Southwest Utah announced its second case on Saturday. Dunn said that case has not been reflected in UDOH’s Sunday numbers, but she confirmed that it had occurred. Central Utah, San Juan County, Southeast Utah, and the TriCounty area have not reported any confirmed cases.
Dunn said about 10% of Utah’s COVID-19 cases have required hospitalization, and that hospitals can currently meet the needs of those required to be hospitalized.
The first positive case in Utah was confirmed on March 6, just hours after Gov. Gary Herbert declared a state of emergency in response to the virus.
The first case doesn’t include Mark Jorgensen, the St. George man who contracted the disease while aboard the Diamond Princess cruise ship and later came to Utah on Feb. 28 to recover. Since then, cases in Utah have grown.
Q:Currently, there are 181 COVID-19 cases. How many hospitalized?
A: Hospitalization rate is about 10 percent.
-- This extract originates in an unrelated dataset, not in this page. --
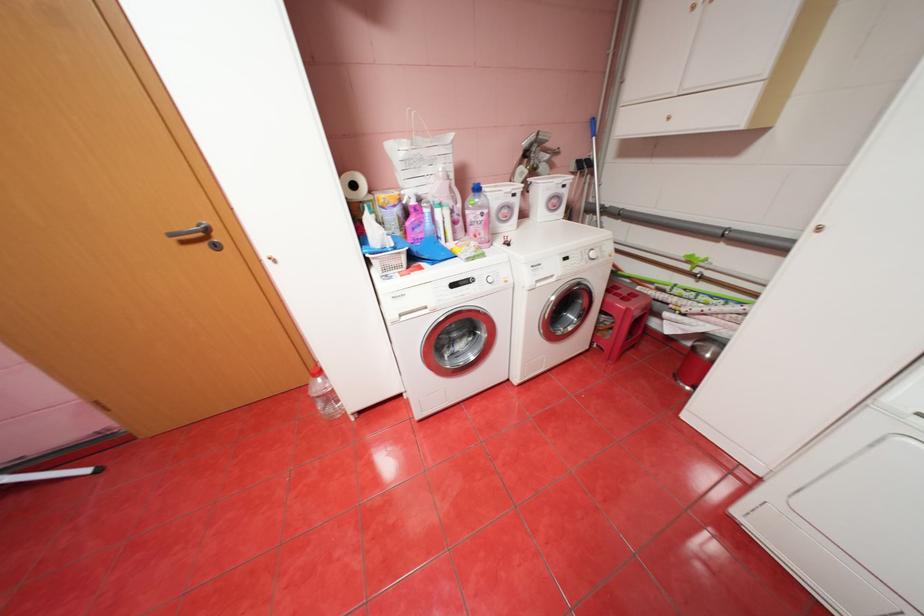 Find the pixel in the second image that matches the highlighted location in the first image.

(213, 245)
— Utah Coronavirus Task Force (@UtahCoronavirus) March 22, 2020
UDOH is reminding Utahns to help stop the spread of COVID-19 by following the recommendations in its recent public health order, including:
- Any individual who exhibits any symptom of illness consistent with COVID-19 should withdraw from or be excluded from any physical social event or gathering.
- Avoid social gatherings or events of more than 10 people.
- If an individual has tested positive for COVID-19, each member of the individual’s household should self-isolate.
- Anyone over the age of 60 or who is immunocompromised should avoid contact with any other individual except to receive critical assistance.
- Everyone should avoid discretionary travel, gymnasiums, shopping trips (other than shopping for food and other essentials), and social visits.
“We really need to, as a culture and as a society, start embedding those practices into our daily lives,” Dunn said.
“Please don’t let this heighten any fears you may have of the virus. I know this is scary, but I also know that God does not give us the spirit of fear,” the man’s daughter said.